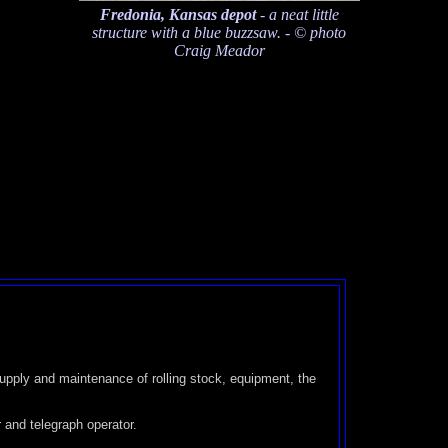
Fredonia, Kansas depot
- a neat little
structure with a blue buzzsaw. - © photo
Craig Meador
 supply and maintenance of rolling stock, equipment, the
 and telegraph operator.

────────────────────────────────────────

• WORK ORDER: The data should be printed again unchanged; leave its pictures out.

• SOLVED EXERCISE:
Fredonia, Kansas depot
- a neat little
structure with a blue buzzsaw. - © photo
Craig Meador
 supply and maintenance of rolling stock, equipment, the
 and telegraph operator.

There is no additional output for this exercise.